What is needed »
Take the data below. Output it exactly from its first line through the line containing "Ajouter votre Etablissement (1085, 15)".

-.-.-

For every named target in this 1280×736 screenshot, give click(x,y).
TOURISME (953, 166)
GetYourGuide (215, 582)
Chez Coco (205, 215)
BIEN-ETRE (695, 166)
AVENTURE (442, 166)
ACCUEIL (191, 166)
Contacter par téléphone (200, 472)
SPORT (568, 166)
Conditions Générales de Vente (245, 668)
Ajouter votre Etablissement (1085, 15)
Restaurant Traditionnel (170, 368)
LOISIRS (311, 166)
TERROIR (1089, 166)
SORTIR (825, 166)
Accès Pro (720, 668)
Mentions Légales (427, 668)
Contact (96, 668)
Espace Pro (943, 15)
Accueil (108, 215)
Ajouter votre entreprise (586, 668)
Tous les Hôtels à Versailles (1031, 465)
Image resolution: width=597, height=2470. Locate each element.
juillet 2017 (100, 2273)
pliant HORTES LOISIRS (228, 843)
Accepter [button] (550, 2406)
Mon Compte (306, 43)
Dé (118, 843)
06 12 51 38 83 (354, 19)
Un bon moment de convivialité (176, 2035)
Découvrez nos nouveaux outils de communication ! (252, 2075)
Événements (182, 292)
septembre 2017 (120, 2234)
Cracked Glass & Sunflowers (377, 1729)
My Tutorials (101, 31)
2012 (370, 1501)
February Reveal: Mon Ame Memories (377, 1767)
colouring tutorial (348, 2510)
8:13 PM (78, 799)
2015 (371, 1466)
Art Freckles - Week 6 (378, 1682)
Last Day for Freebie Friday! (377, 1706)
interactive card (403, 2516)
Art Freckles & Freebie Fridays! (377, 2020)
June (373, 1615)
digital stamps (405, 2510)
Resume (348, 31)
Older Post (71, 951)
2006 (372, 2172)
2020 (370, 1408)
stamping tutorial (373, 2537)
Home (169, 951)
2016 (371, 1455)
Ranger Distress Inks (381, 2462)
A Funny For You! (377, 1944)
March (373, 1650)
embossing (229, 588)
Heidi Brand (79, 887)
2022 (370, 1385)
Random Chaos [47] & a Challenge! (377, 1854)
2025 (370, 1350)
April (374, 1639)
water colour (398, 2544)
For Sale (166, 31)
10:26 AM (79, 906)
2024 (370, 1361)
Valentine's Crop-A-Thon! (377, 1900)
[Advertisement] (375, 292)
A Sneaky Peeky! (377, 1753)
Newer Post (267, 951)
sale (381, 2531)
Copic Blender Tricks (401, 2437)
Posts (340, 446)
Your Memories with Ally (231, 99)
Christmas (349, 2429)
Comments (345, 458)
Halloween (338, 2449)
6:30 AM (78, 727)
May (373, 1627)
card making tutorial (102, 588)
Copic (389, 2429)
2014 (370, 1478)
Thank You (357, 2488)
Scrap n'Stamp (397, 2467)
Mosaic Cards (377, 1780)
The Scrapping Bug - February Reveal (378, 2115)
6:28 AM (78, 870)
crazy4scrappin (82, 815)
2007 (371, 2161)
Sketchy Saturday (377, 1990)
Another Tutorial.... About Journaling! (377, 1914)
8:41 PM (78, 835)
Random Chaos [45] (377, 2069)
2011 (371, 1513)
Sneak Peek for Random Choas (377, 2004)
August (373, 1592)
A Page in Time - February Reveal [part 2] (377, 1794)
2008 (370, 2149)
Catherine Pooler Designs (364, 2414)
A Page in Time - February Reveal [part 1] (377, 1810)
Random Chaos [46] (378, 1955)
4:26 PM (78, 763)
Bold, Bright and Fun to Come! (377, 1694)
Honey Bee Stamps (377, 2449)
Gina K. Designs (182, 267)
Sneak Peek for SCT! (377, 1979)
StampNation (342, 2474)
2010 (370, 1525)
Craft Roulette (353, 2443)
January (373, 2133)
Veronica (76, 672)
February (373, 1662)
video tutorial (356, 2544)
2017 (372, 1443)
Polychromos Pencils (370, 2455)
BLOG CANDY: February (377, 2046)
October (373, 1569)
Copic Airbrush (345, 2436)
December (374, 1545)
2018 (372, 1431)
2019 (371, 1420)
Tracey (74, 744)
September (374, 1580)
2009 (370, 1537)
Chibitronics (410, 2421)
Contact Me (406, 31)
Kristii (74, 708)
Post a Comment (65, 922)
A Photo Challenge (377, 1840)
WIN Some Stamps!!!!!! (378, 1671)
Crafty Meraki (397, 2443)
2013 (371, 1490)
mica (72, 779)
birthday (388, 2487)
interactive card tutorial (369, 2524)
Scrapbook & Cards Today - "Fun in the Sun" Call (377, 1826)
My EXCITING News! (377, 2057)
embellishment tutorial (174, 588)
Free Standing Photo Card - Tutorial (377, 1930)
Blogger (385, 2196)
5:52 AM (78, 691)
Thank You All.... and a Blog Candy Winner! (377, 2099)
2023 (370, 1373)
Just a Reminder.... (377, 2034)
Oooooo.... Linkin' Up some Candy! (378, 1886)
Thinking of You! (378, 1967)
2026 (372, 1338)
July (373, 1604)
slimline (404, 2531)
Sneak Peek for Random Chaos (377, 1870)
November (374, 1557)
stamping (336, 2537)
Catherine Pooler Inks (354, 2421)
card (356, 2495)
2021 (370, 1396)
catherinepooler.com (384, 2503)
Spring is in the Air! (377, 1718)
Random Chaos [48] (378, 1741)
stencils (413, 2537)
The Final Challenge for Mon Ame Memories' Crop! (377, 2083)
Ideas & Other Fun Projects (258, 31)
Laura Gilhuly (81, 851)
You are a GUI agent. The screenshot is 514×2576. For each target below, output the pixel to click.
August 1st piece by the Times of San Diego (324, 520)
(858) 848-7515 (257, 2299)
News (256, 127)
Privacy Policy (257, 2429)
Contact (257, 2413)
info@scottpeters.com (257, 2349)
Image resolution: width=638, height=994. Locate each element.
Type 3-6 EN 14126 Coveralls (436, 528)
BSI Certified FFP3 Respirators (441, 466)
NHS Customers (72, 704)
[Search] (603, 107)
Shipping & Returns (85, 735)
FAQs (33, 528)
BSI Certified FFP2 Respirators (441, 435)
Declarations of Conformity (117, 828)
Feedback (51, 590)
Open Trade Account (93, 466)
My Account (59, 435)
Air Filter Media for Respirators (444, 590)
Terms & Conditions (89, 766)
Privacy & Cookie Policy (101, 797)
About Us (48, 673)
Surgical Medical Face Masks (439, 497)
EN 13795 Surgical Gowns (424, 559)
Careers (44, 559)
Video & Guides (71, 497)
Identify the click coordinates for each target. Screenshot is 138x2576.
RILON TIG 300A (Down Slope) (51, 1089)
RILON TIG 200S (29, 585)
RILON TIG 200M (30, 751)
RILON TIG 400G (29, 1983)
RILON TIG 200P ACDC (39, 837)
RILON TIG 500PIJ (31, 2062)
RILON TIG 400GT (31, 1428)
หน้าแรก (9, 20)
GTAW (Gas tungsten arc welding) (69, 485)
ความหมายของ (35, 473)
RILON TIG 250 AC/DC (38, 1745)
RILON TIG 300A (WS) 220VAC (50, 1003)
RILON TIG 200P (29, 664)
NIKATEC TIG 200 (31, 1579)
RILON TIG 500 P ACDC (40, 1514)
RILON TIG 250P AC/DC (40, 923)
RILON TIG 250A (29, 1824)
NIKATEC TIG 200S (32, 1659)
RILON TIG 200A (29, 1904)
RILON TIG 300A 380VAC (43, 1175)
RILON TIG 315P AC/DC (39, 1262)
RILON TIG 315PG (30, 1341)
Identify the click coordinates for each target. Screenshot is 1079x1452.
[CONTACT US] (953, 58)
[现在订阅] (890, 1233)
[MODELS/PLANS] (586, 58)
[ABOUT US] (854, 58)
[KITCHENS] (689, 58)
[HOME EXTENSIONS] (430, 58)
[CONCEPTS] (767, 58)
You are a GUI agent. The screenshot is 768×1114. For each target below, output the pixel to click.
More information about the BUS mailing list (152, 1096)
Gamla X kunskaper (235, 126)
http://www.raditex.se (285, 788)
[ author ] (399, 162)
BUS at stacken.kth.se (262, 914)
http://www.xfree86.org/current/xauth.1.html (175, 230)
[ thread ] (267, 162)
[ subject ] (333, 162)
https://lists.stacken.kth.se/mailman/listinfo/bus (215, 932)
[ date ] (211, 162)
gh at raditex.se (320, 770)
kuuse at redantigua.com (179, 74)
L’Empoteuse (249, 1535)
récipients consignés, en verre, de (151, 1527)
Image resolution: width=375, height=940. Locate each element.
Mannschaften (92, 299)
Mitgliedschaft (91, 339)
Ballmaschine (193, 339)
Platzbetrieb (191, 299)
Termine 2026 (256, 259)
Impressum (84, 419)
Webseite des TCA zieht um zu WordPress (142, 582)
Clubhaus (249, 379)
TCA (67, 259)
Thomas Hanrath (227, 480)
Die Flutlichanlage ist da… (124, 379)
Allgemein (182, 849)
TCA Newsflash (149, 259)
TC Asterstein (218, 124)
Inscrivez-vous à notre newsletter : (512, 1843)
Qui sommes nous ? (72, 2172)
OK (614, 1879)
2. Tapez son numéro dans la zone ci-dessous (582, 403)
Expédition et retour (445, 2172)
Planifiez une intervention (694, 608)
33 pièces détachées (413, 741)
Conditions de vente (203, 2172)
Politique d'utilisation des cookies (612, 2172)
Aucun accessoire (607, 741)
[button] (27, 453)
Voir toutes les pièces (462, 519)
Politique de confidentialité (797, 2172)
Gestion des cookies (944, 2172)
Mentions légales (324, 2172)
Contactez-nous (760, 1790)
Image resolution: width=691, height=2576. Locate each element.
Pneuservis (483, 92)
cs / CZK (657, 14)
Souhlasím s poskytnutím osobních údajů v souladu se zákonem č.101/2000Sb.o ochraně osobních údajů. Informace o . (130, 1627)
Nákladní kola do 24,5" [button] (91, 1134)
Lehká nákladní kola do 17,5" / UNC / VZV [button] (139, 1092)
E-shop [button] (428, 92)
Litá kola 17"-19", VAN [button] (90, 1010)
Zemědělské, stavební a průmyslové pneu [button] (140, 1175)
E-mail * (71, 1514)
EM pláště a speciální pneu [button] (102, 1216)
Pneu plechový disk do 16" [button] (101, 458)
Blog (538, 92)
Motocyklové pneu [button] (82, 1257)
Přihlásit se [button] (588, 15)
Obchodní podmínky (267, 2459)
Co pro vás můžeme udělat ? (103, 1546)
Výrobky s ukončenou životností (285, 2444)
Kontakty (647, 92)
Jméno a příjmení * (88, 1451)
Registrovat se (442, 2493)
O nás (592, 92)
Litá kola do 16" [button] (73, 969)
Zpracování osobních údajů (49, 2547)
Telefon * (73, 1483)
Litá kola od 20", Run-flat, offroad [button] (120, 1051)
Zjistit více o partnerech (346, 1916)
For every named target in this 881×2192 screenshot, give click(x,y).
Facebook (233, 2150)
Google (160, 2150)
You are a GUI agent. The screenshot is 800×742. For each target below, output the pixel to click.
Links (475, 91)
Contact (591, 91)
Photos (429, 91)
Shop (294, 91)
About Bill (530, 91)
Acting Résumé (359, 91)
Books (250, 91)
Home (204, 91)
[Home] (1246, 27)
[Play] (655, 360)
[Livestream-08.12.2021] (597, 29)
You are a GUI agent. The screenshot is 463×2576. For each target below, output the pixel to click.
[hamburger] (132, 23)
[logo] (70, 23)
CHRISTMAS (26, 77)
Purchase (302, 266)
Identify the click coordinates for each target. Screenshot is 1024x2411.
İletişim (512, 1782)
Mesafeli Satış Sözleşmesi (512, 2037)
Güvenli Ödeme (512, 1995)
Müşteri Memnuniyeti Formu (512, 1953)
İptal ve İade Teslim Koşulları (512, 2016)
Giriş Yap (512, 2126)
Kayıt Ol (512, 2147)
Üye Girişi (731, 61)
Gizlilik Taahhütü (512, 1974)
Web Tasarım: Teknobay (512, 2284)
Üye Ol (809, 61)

-.-.-

Exercise response »
For every named target in this 1280×736 screenshot, give click(x,y).
TOURISME (953, 166)
GetYourGuide (215, 582)
Chez Coco (205, 215)
BIEN-ETRE (695, 166)
AVENTURE (442, 166)
ACCUEIL (191, 166)
Contacter par téléphone (200, 472)
SPORT (568, 166)
Conditions Générales de Vente (245, 668)
Ajouter votre Etablissement (1085, 15)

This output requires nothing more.